Publication Type

Journal Article

Publication Date (Issue Year)

2022

Journal Name

Sustainability

Abstract

Ground vibration induced by rock blasting is an unavoidable effect that may generate severe damages to structures and living communities. Peak particle velocity (PPV) is the key predictor for ground vibration. This study aims to develop a model to predict PPV in opencast mines. Two machine- learning techniques, including multivariate adaptive regression splines (MARS) and classification and regression tree (CART), which are easy to implement by field engineers, were investigated. The models were developed using a record of 1001 real blast-induced ground vibrations, with ten (10) corresponding blasting parameters from 34 opencast mines/quarries from India and Benin. The suitability of one technique over the other was tested by comparing the outcomes with the support vector regression (SVR) algorithm, multiple linear regression, and different empirical predictors using a Taylor diagram.
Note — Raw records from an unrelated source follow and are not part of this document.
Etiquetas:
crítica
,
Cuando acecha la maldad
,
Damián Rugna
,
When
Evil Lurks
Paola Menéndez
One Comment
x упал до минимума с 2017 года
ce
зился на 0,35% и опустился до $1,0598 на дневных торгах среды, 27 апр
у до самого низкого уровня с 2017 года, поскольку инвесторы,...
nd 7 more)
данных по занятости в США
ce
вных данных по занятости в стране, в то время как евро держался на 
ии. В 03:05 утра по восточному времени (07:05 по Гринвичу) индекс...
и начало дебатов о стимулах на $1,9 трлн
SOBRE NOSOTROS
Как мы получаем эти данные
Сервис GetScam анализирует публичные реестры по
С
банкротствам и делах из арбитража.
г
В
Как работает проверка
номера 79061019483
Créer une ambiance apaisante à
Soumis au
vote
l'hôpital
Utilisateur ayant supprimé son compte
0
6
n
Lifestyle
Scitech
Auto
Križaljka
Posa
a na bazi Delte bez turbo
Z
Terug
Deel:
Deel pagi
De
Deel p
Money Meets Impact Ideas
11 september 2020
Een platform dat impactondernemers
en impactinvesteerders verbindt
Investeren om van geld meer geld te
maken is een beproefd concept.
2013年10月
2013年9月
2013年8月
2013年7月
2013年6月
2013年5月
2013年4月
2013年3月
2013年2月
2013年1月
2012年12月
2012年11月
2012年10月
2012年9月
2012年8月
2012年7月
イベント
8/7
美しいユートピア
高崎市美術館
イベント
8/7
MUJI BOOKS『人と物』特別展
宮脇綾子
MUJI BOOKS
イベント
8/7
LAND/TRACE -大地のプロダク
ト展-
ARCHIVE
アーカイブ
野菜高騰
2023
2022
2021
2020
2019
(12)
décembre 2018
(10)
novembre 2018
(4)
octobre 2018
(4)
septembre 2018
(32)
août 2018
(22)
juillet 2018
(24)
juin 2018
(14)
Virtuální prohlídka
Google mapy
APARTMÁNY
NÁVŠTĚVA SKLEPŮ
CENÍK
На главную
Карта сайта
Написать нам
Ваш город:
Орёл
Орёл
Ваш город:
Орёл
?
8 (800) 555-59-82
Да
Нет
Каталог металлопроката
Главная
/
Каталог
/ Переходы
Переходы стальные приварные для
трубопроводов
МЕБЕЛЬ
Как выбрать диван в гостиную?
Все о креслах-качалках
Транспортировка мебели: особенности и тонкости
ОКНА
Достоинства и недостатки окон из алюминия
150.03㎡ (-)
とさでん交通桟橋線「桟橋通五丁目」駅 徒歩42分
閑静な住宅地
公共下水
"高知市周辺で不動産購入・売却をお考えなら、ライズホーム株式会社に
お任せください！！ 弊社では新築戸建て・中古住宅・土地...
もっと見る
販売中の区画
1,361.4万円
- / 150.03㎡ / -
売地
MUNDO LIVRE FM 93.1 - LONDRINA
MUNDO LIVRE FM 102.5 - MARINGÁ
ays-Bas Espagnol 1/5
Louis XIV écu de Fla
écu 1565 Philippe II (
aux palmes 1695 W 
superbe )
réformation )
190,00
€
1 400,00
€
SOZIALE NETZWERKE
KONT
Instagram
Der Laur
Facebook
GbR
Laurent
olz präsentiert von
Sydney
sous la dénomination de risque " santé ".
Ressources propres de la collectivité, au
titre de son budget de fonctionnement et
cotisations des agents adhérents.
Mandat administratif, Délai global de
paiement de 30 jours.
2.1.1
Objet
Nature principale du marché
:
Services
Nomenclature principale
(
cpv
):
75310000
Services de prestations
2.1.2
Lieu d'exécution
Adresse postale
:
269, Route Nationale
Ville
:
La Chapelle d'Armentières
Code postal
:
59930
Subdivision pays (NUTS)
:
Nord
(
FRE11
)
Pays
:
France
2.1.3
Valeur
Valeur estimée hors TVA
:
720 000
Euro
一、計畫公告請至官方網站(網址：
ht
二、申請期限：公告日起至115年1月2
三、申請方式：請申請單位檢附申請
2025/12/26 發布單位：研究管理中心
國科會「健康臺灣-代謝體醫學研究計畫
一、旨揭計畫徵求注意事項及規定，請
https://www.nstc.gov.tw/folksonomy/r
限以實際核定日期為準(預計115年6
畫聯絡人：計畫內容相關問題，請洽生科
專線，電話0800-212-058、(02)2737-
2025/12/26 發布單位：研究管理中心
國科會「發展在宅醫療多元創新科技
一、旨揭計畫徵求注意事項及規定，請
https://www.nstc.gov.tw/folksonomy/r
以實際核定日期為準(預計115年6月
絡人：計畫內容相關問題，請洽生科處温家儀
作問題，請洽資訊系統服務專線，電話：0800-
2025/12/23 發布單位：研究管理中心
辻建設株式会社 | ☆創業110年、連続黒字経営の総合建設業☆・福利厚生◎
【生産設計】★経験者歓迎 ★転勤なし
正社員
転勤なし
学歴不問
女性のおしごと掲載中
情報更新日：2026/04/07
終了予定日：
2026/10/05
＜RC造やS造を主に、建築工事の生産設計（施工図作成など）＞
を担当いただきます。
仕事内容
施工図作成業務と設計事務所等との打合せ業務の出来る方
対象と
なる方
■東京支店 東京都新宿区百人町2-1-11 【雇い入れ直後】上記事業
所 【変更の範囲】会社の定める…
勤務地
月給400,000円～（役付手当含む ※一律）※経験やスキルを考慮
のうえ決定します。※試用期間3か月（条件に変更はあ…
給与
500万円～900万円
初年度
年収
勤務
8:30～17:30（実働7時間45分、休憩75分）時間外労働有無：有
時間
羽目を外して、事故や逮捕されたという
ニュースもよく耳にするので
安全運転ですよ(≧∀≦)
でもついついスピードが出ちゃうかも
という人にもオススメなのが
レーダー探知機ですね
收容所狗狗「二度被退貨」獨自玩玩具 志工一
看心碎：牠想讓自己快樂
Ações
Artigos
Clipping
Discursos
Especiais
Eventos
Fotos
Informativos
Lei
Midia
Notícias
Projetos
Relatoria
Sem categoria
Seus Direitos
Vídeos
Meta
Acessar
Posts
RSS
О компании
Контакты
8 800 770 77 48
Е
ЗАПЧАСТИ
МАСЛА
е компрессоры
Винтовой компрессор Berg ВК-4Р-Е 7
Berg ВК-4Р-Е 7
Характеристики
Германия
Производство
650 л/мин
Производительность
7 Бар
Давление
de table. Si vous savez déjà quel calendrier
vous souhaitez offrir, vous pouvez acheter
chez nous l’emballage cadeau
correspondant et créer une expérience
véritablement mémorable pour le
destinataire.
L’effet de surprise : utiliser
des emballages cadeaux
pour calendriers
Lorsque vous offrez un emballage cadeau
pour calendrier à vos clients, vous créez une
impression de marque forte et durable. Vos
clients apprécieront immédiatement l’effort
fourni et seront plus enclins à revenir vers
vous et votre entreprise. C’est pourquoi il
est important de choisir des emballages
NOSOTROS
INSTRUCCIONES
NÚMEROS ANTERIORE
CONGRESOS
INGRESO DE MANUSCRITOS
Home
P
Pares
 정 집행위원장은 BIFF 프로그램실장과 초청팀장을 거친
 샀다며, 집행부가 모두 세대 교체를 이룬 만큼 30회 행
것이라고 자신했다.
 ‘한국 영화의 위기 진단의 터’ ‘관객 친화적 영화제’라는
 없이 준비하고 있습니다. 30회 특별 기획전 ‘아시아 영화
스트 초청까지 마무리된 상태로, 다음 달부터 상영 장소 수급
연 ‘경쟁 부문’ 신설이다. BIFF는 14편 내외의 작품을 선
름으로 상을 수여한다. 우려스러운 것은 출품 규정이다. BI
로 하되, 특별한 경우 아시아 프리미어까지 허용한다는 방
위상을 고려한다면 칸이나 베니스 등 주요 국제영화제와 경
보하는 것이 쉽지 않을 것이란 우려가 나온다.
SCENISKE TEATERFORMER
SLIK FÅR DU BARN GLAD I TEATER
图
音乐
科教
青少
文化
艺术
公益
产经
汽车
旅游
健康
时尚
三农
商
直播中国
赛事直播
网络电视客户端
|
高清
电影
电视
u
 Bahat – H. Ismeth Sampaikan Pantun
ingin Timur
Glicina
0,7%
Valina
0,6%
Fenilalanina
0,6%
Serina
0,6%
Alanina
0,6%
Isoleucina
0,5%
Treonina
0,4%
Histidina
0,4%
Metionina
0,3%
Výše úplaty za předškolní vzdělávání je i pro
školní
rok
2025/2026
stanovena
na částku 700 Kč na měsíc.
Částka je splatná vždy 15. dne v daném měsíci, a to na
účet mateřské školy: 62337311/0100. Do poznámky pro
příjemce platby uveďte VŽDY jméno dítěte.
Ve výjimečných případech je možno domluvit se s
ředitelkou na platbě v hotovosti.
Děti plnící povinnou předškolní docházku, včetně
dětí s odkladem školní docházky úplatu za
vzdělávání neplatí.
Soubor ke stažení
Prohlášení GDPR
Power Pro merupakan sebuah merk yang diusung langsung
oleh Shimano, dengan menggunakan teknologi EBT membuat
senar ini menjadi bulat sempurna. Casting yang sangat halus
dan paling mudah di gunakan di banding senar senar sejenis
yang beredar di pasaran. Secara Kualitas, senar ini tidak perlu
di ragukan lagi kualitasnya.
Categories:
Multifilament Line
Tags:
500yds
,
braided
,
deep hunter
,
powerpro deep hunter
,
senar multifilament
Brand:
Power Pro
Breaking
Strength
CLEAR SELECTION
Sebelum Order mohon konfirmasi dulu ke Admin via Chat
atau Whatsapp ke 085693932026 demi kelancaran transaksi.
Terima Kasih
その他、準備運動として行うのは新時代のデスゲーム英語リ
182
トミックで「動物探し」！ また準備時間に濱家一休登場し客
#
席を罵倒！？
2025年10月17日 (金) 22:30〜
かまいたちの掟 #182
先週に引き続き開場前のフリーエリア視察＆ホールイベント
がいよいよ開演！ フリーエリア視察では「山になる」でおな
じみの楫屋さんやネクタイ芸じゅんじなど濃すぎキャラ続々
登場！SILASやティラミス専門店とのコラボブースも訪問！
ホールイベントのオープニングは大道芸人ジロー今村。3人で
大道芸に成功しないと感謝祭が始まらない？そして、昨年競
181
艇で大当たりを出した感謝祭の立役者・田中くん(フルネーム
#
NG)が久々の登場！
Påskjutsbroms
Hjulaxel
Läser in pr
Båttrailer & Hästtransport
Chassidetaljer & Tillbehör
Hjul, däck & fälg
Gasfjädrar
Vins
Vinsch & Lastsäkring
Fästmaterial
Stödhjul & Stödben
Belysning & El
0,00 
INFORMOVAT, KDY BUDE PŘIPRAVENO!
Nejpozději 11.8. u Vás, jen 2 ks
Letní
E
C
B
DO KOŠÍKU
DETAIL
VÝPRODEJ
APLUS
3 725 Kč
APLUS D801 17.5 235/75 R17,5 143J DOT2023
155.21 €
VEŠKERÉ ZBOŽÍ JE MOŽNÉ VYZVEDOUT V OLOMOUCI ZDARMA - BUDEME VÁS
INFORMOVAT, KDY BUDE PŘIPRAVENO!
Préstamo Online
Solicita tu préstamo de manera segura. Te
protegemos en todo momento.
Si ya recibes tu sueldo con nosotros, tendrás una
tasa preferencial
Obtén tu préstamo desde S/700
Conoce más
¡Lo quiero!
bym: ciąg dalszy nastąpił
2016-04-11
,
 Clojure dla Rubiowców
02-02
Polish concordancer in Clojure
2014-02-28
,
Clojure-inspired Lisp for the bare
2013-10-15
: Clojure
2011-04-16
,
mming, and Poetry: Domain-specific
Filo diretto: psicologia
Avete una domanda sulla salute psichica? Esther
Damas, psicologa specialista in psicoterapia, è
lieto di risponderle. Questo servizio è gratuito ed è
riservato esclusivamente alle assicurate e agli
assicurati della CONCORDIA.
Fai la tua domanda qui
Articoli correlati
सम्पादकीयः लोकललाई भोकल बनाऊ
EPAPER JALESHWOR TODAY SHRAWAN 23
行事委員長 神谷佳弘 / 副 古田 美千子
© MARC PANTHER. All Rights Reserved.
The results showed that the MARS model outperformed other models in this study with lower error (RMSE = 0.227) and R2 of 0.951, followed by SVR (R2 = 0.87), CART (R2 = 0.74) and empirical predictors. Based on the large-scale cases and input variables involved, the developed models should lead to better representative models of high generalization ability. The proposed MARS model can easily be implemented by field engineers for the prediction of blasting vibration with reasonable accuracy

Keywords

mining, blasting, ground vibration, machine learning, multivariate adaptive regression splines

Rsif Scholar Name

Gbetoglo Charles Komadja

Rsif Scholar Nationality

Benin

Cohort

Cohort 3

Thematic Area

Minerals, Mining and Materials Engineering

Africa Host University (AHU)

African University of Science and Technology (AUST), Nigeria

Funding Statement

This work was supported by Council of Scientific and Industrial Research-Central Institute of Mining and Fuel Research (CSIR-CIMFR), Dhanbad, India. And supported by CSIR-The World Academy of Science (TWAS) and the Partnership for skills in Applied Sciences, Engineering and Technology (PASET).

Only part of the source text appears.